◆ Try it
The entries that follow must be written out exactly, without any of the pictures they contain.

Page-level text extractions:
┌──

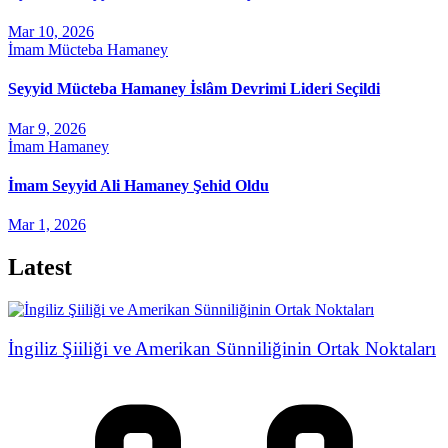
Mar 10, 2026
İmam Mücteba Hamaney
Seyyid Mücteba Hamaney İslâm Devrimi Lideri Seçildi
Mar 9, 2026
İmam Hamaney
İmam Seyyid Ali Hamaney Şehid Oldu
Mar 1, 2026
Latest
İngiliz Şiiliği ve Amerikan Sünniliğinin Ortak Noktaları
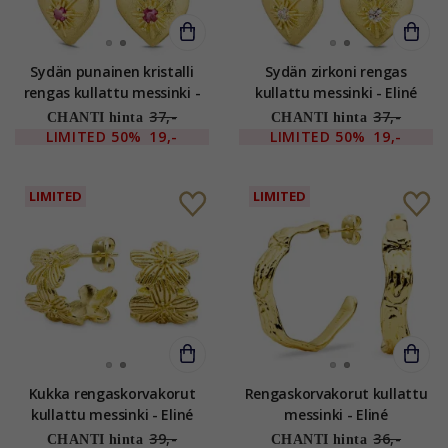
Sydän punainen kristalli
Sydän zirkoni rengas
rengas kullattu messinki -
kullattu messinki - Eliné
Eliné
37,-
37,-
CHANTI hinta
CHANTI hinta
LIMITED
50%
19,-
LIMITED
50%
19,-
LIMITED
LIMITED
Kukka rengaskorvakorut
Rengaskorvakorut kullattu
kullattu messinki - Eliné
messinki - Eliné
39,-
36,-
CHANTI hinta
CHANTI hinta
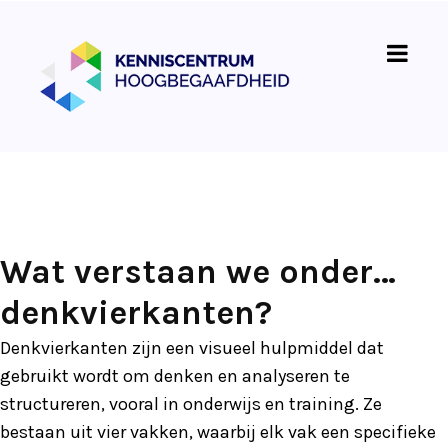
Wat verstaan we onder…
denkvierkanten?
Denkvierkanten zijn een visueel hulpmiddel dat
gebruikt wordt om denken en analyseren te
structureren, vooral in onderwijs en training. Ze
bestaan uit vier vakken, waarbij elk vak een specifieke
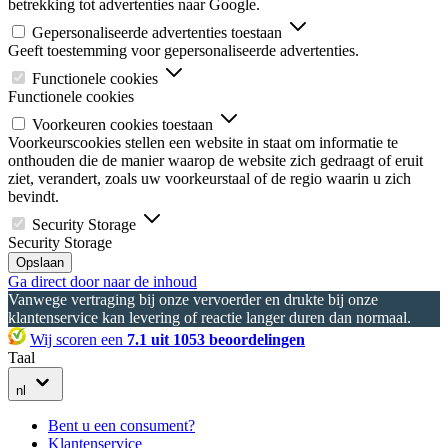
betrekking tot advertenties naar Google.
Gepersonaliseerde advertenties toestaan
Geeft toestemming voor gepersonaliseerde advertenties.
Functionele cookies
Functionele cookies
Voorkeuren cookies toestaan
Voorkeurscookies stellen een website in staat om informatie te
onthouden die de manier waarop de website zich gedraagt of eruit
ziet, verandert, zoals uw voorkeurstaal of de regio waarin u zich
bevindt.
Security Storage
Security Storage
Opslaan
Ga direct door naar de inhoud
Vanwege vertraging bij onze vervoerder en drukte bij onze
klantenservice kan levering of reactie langer duren dan normaal.
Wij scoren een
7.1 uit 1053 beoordelingen
Taal
nl
Bent u een consument?
Klantenservice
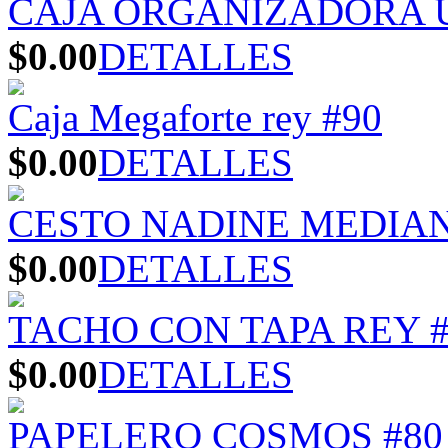
CAJA ORGANIZADORA U
$0.00
DETALLES
Caja Megaforte rey #90
$0.00
DETALLES
CESTO NADINE MEDIA
$0.00
DETALLES
TACHO CON TAPA REY #
$0.00
DETALLES
PAPELERO COSMOS #80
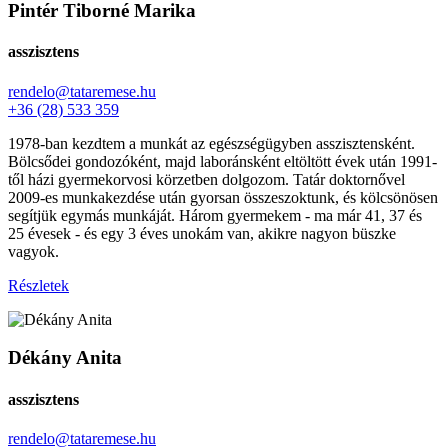
Pintér Tiborné Marika
asszisztens
rendelo@tataremese.hu
+36 (28) 533 359
1978-ban kezdtem a munkát az egészségügyben asszisztensként.
Bölcsődei gondozóként, majd laboránsként eltöltött évek után 1991-
től házi gyermekorvosi körzetben dolgozom. Tatár doktornővel
2009-es munkakezdése után gyorsan összeszoktunk, és kölcsönösen
segítjük egymás munkáját. Három gyermekem - ma már 41, 37 és
25 évesek - és egy 3 éves unokám van, akikre nagyon büszke
vagyok.
Részletek
Dékány Anita
asszisztens
rendelo@tataremese.hu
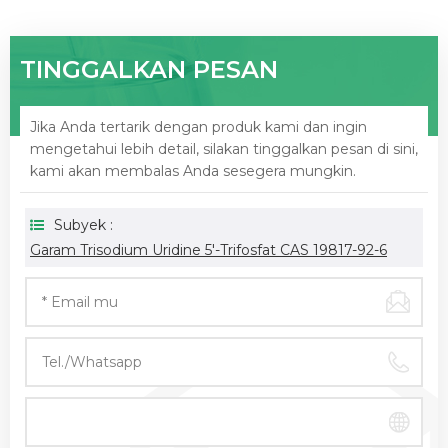
TINGGALKAN PESAN
Jika Anda tertarik dengan produk kami dan ingin
mengetahui lebih detail, silakan tinggalkan pesan di sini,
kami akan membalas Anda sesegera mungkin.
Subyek :
Garam Trisodium Uridine 5′-Trifosfat CAS 19817-92-6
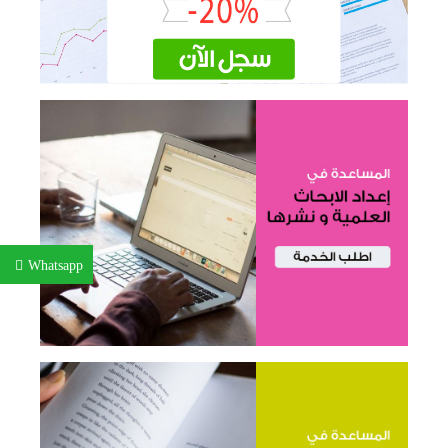
Whatsapp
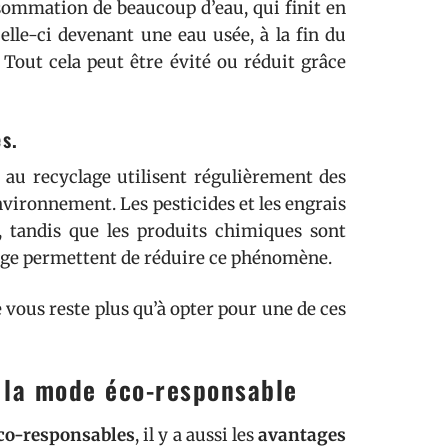
nsommation de beaucoup d’eau, qui finit en
elle-ci devenant une eau usée, à la fin du
 Tout cela peut être évité ou réduit grâce
s.
 au recyclage utilisent régulièrement des
nvironnement. Les pesticides et les engrais
s, tandis que les produits chimiques sont
clage permettent de réduire ce phénomène.
 vous reste plus qu’à opter pour une de ces
 la mode éco-responsable
co-responsables
, il y a aussi les
avantages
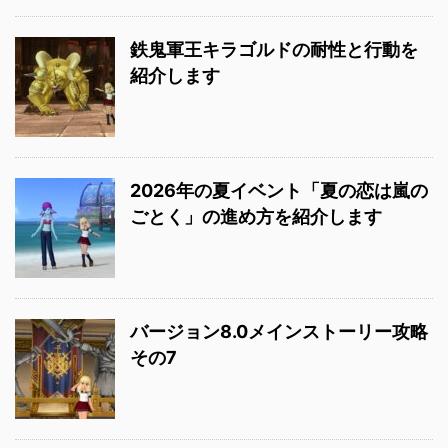
鉄鬼軍王キラゴルドの耐性と行動を
紹介します
2026年の夏イベント「夏の恋は嵐の
ごとく」の進め方を紹介します
バージョン8.0メインストーリー攻略
その7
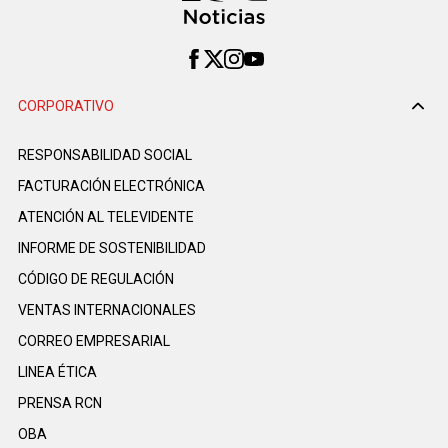
CORPORATIVO
RESPONSABILIDAD SOCIAL
FACTURACIÓN ELECTRÓNICA
ATENCIÓN AL TELEVIDENTE
INFORME DE SOSTENIBILIDAD
CÓDIGO DE REGULACIÓN
VENTAS INTERNACIONALES
CORREO EMPRESARIAL
LINEA ÉTICA
PRENSA RCN
OBA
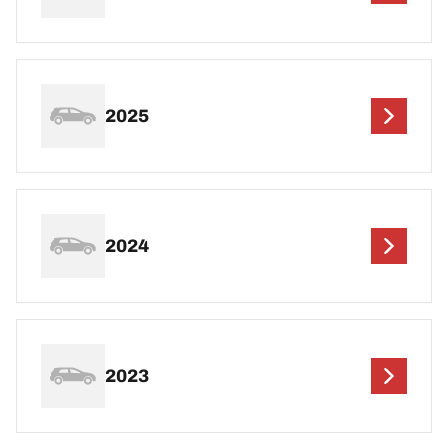
2025
2024
2023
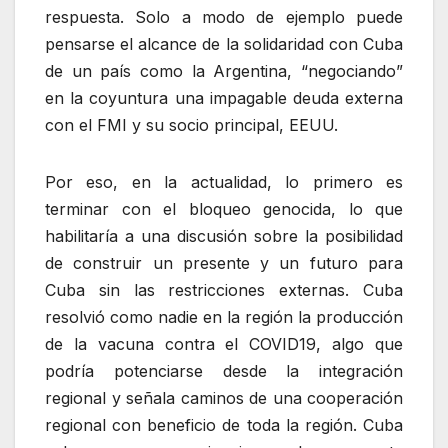
respuesta. Solo a modo de ejemplo puede
pensarse el alcance de la solidaridad con Cuba
de un país como la Argentina, “negociando”
en la coyuntura una impagable deuda externa
con el FMI y su socio principal, EEUU.
Por eso, en la actualidad, lo primero es
terminar con el bloqueo genocida, lo que
habilitaría a una discusión sobre la posibilidad
de construir un presente y un futuro para
Cuba sin las restricciones externas. Cuba
resolvió como nadie en la región la producción
de la vacuna contra el COVID19, algo que
podría potenciarse desde la integración
regional y señala caminos de una cooperación
regional con beneficio de toda la región. Cuba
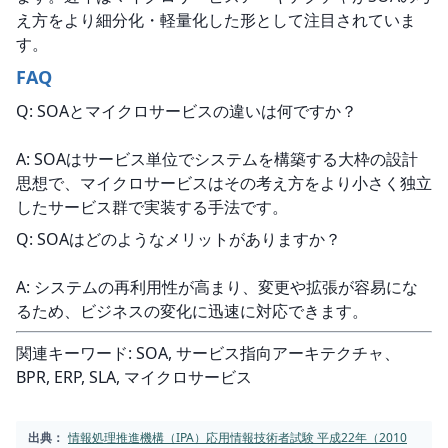
え方をより細分化・軽量化した形として注目されていま
す。
FAQ
Q: SOAとマイクロサービスの違いは何ですか？
A: SOAはサービス単位でシステムを構築する大枠の設計
思想で、マイクロサービスはその考え方をより小さく独立
したサービス群で実装する手法です。
Q: SOAはどのようなメリットがありますか？
A: システムの再利用性が高まり、変更や拡張が容易にな
るため、ビジネスの変化に迅速に対応できます。
関連キーワード: SOA, サービス指向アーキテクチャ、
BPR, ERP, SLA, マイクロサービス
出典：
情報処理推進機構（IPA）応用情報技術者試験 平成22年（2010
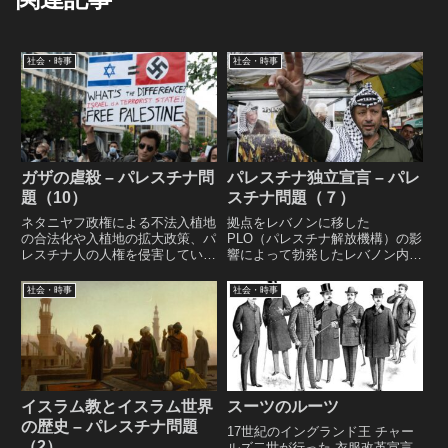
社会・時事
社会・時事
ガザの虐殺 – パレスチナ問
パレスチナ独立宣言 – パレ
題（10）
スチナ問題（７）
ネタニヤフ政権による不法入植地
拠点をレバノンに移した
の合法化や入植地の拡大政策、パ
PLO（パレスチナ解放機構）の影
レスチナ人の人権を侵害している
響によって勃発したレバノン内戦
行政拘禁などを背景に、2023年
から 第一次インティファーダを
10月7日にハマスはイスラエルに
経て PLOによるパレスチナ独立
社会・時事
社会・時事
侵攻し、民間人766人を含む1139
宣言、冷戦終結と中東情勢の変化
人を殺害、約240人を人質に取
がもたらしたオスロ合意と和平プ
り、 イスラエルは報復としてガ
ロセスの破綻までのレポート。
ザ地区の空爆を開始する。
イスラム教とイスラム世界
スーツのルーツ
の歴史 – パレスチナ問題
17世紀のイングランド王 チャー
（2）
ルズ二世が行った 衣服改革宣言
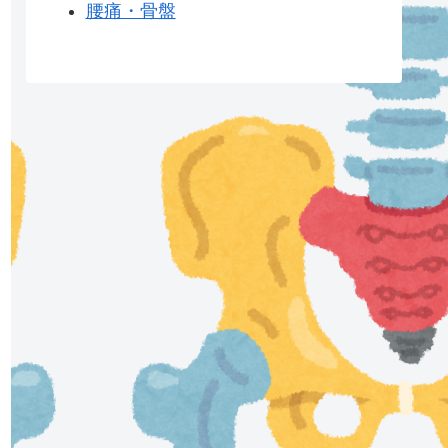
腰痛・骨盤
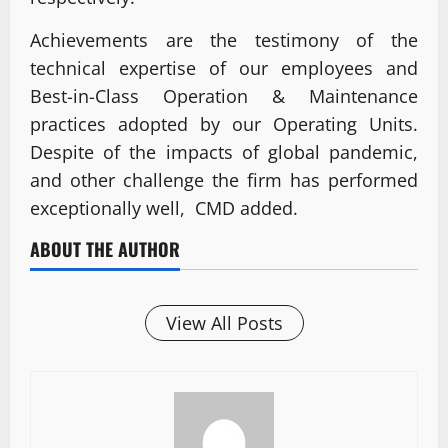
Achievements are the testimony of the
technical expertise of our employees and
Best-in-Class Operation & Maintenance
practices adopted by our Operating Units.
Despite of the impacts of global pandemic,
and other challenge the firm has performed
exceptionally well, CMD added.
ABOUT THE AUTHOR
View All Posts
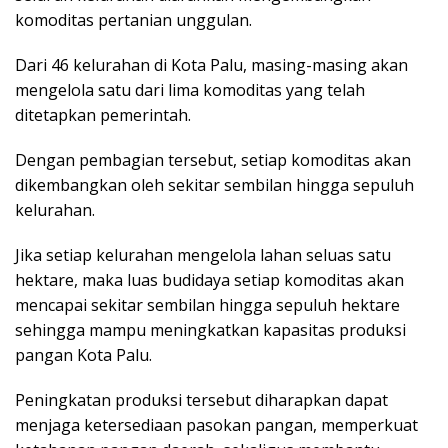
komoditas pertanian unggulan.
Dari 46 kelurahan di Kota Palu, masing-masing akan
mengelola satu dari lima komoditas yang telah
ditetapkan pemerintah.
Dengan pembagian tersebut, setiap komoditas akan
dikembangkan oleh sekitar sembilan hingga sepuluh
kelurahan.
Jika setiap kelurahan mengelola lahan seluas satu
hektare, maka luas budidaya setiap komoditas akan
mencapai sekitar sembilan hingga sepuluh hektare
sehingga mampu meningkatkan kapasitas produksi
pangan Kota Palu.
Peningkatan produksi tersebut diharapkan dapat
menjaga ketersediaan pasokan pangan, memperkuat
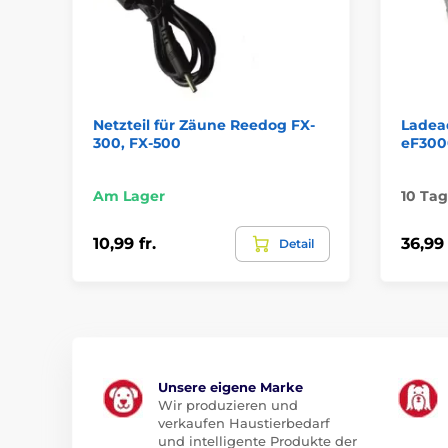
Netzteil für Zäune Reedog FX-
Ladea
300, FX-500
eF300
Am Lager
10 Ta
10,99 fr.
36,99 
Detail
Unsere eigene Marke
Wir produzieren und
verkaufen Haustierbedarf
und intelligente Produkte der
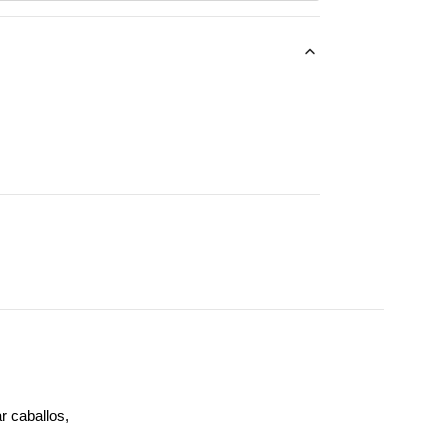
r caballos,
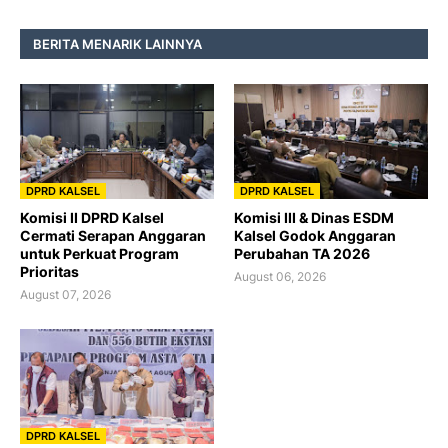
BERITA MENARIK LAINNYA
DPRD KALSEL
DPRD KALSEL
Komisi II DPRD Kalsel
Komisi III & Dinas ESDM
Cermati Serapan Anggaran
Kalsel Godok Anggaran
untuk Perkuat Program
Perubahan TA 2026
Prioritas
August 06, 2026
August 07, 2026
DPRD KALSEL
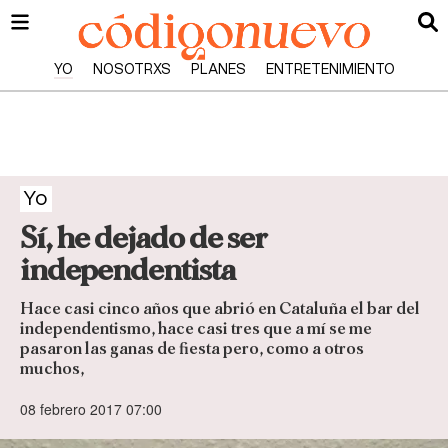
YO
NOSOTRXS
PLANES
ENTRETENIMIENTO
Yo
Sí, he dejado de ser
independentista
Hace casi cinco años que abrió en Cataluña el bar del
independentismo, hace casi tres que a mí se me
pasaron las ganas de fiesta pero, como a otros
muchos,
08 febrero 2017 07:00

└──

◆ Task solution
Mar 10, 2026
İmam Mücteba Hamaney
Seyyid Mücteba Hamaney İslâm Devrimi Lideri Seçildi
Mar 9, 2026
İmam Hamaney
İmam Seyyid Ali Hamaney Şehid Oldu
Mar 1, 2026
Latest
İngiliz Şiiliği ve Amerikan Sünniliğinin Ortak Noktaları
Sydän punainen kristalli
Sydän zirkoni rengas
rengas kullattu messinki -
kullattu messinki - Eliné
Eliné
37,-
37,-
CHANTI hinta
CHANTI hinta
LIMITED
50%
19,-
LIMITED
50%
19,-
LIMITED
LIMITED
Kukka rengaskorvakorut
Rengaskorvakorut kullattu
kullattu messinki - Eliné
messinki - Eliné
39,-
36,-
CHANTI hinta
CHANTI hinta
Wat verstaan we onder…
denkvierkanten?
Denkvierkanten zijn een visueel hulpmiddel dat
gebruikt wordt om denken en analyseren te
structureren, vooral in onderwijs en training. Ze
bestaan uit vier vakken, waarbij elk vak een specifieke
betrekking tot advertenties naar Google.
Gepersonaliseerde advertenties toestaan
Geeft toestemming voor gepersonaliseerde advertenties.
Functionele cookies
Functionele cookies
Voorkeuren cookies toestaan
Voorkeurscookies stellen een website in staat om informatie te
onthouden die de manier waarop de website zich gedraagt of eruit
ziet, verandert, zoals uw voorkeurstaal of de regio waarin u zich
bevindt.
Security Storage
Security Storage
Opslaan
Ga direct door naar de inhoud
Vanwege vertraging bij onze vervoerder en drukte bij onze
klantenservice kan levering of reactie langer duren dan normaal.
Wij scoren een
7.1 uit 1053 beoordelingen
Taal
nl
Bent u een consument?
Klantenservice
CAJA ORGANIZADORA U
$0.00
DETALLES
Caja Megaforte rey #90
$0.00
DETALLES
CESTO NADINE MEDIA
$0.00
DETALLES
TACHO CON TAPA REY #
$0.00
DETALLES
PAPELERO COSMOS #80
Pintér Tiborné Marika
asszisztens
rendelo@tataremese.hu
+36 (28) 533 359
1978-ban kezdtem a munkát az egészségügyben asszisztensként.
Bölcsődei gondozóként, majd laboránsként eltöltött évek után 1991-
től házi gyermekorvosi körzetben dolgozom. Tatár doktornővel
2009-es munkakezdése után gyorsan összeszoktunk, és kölcsönösen
segítjük egymás munkáját. Három gyermekem - ma már 41, 37 és
25 évesek - és egy 3 éves unokám van, akikre nagyon büszke
vagyok.
Részletek
Dékány Anita
asszisztens
rendelo@tataremese.hu
TINGGALKAN PESAN
Jika Anda tertarik dengan produk kami dan ingin
mengetahui lebih detail, silakan tinggalkan pesan di sini,
kami akan membalas Anda sesegera mungkin.
Subyek :
Garam Trisodium Uridine 5′-Trifosfat CAS 19817-92-6
Whatsapp
nsommation de beaucoup d’eau, qui finit en
elle-ci devenant une eau usée, à la fin du
 Tout cela peut être évité ou réduit grâce
s.
 au recyclage utilisent régulièrement des
nvironnement. Les pesticides et les engrais
s, tandis que les produits chimiques sont
clage permettent de réduire ce phénomène.
 vous reste plus qu’à opter pour une de ces
 la mode éco-responsable
co-responsables
, il y a aussi les
avantages
鉄鬼軍王キラゴルドの耐性と行動を
紹介します
2026年の夏イベント「夏の恋は嵐の
ごとく」の進め方を紹介します
バージョン8.0メインストーリー攻略
その7
CORPORATIVO
RESPONSABILIDAD SOCIAL
FACTURACIÓN ELECTRÓNICA
ATENCIÓN AL TELEVIDENTE
INFORME DE SOSTENIBILIDAD
CÓDIGO DE REGULACIÓN
VENTAS INTERNACIONALES
CORREO EMPRESARIAL
LINEA ÉTICA
PRENSA RCN
OBA
2025
2024
2023
respuesta. Solo a modo de ejemplo puede
pensarse el alcance de la solidaridad con Cuba
de un país como la Argentina, “negociando”
en la coyuntura una impagable deuda externa
con el FMI y su socio principal, EEUU.
Por eso, en la actualidad, lo primero es
terminar con el bloqueo genocida, lo que
habilitaría a una discusión sobre la posibilidad
de construir un presente y un futuro para
Cuba sin las restricciones externas. Cuba
resolvió como nadie en la región la producción
de la vacuna contra el COVID19, algo que
podría potenciarse desde la integración
regional y señala caminos de una cooperación
regional con beneficio de toda la región. Cuba
え方をより細分化・軽量化した形として注目されていま
す。
FAQ
Q: SOAとマイクロサービスの違いは何ですか？
A: SOAはサービス単位でシステムを構築する大枠の設計
思想で、マイクロサービスはその考え方をより小さく独立
したサービス群で実装する手法です。
Q: SOAはどのようなメリットがありますか？
A: システムの再利用性が高まり、変更や拡張が容易にな
るため、ビジネスの変化に迅速に対応できます。
関連キーワード: SOA, サービス指向アーキテクチャ、
BPR, ERP, SLA, マイクロサービス
出典：
情報処理推進機構（IPA）応用情報技術者試験 平成22年（2010
社会・時事
社会・時事
ガザの虐殺 – パレスチナ問
パレスチナ独立宣言 – パレ
題（10）
スチナ問題（７）
ネタニヤフ政権による不法入植地
拠点をレバノンに移した
の合法化や入植地の拡大政策、パ
PLO（パレスチナ解放機構）の影
レスチナ人の人権を侵害している
響によって勃発したレバノン内戦
行政拘禁などを背景に、2023年
から 第一次インティファーダを
10月7日にハマスはイスラエルに
経て PLOによるパレスチナ独立
社会・時事
社会・時事
侵攻し、民間人766人を含む1139
宣言、冷戦終結と中東情勢の変化
人を殺害、約240人を人質に取
がもたらしたオスロ合意と和平プ
り、 イスラエルは報復としてガ
ロセスの破綻までのレポート。
ザ地区の空爆を開始する。
イスラム教とイスラム世界
スーツのルーツ
の歴史 – パレスチナ問題
17世紀のイングランド王 チャー
（2）
ルズ二世が行った 衣服改革宣言
腰痛・骨盤
Achievements are the testimony of the
technical expertise of our employees and
Best-in-Class Operation & Maintenance
practices adopted by our Operating Units.
Despite of the impacts of global pandemic,
and other challenge the firm has performed
exceptionally well, CMD added.
ABOUT THE AUTHOR
View All Posts
komoditas pertanian unggulan.
Dari 46 kelurahan di Kota Palu, masing-masing akan
mengelola satu dari lima komoditas yang telah
ditetapkan pemerintah.
Dengan pembagian tersebut, setiap komoditas akan
dikembangkan oleh sekitar sembilan hingga sepuluh
kelurahan.
Jika setiap kelurahan mengelola lahan seluas satu
hektare, maka luas budidaya setiap komoditas akan
mencapai sekitar sembilan hingga sepuluh hektare
sehingga mampu meningkatkan kapasitas produksi
pangan Kota Palu.
Peningkatan produksi tersebut diharapkan dapat
menjaga ketersediaan pasokan pangan, memperkuat
Netzteil für Zäune Reedog FX-
Ladea
300, FX-500
eF300
Am Lager
10 Ta
10,99 fr.
36,99 
Detail
Unsere eigene Marke
Wir produzieren und
verkaufen Haustierbedarf
und intelligente Produkte der
r caballos,
BERITA MENARIK LAINNYA
DPRD KALSEL
DPRD KALSEL
Komisi II DPRD Kalsel
Komisi III & Dinas ESDM
Cermati Serapan Anggaran
Kalsel Godok Anggaran
untuk Perkuat Program
Perubahan TA 2026
Prioritas
August 06, 2026
August 07, 2026
DPRD KALSEL
YO
NOSOTRXS
PLANES
ENTRETENIMIENTO
Yo
Sí, he dejado de ser
independentista
Hace casi cinco años que abrió en Cataluña el bar del
independentismo, hace casi tres que a mí se me
pasaron las ganas de fiesta pero, como a otros
muchos,
08 febrero 2017 07:00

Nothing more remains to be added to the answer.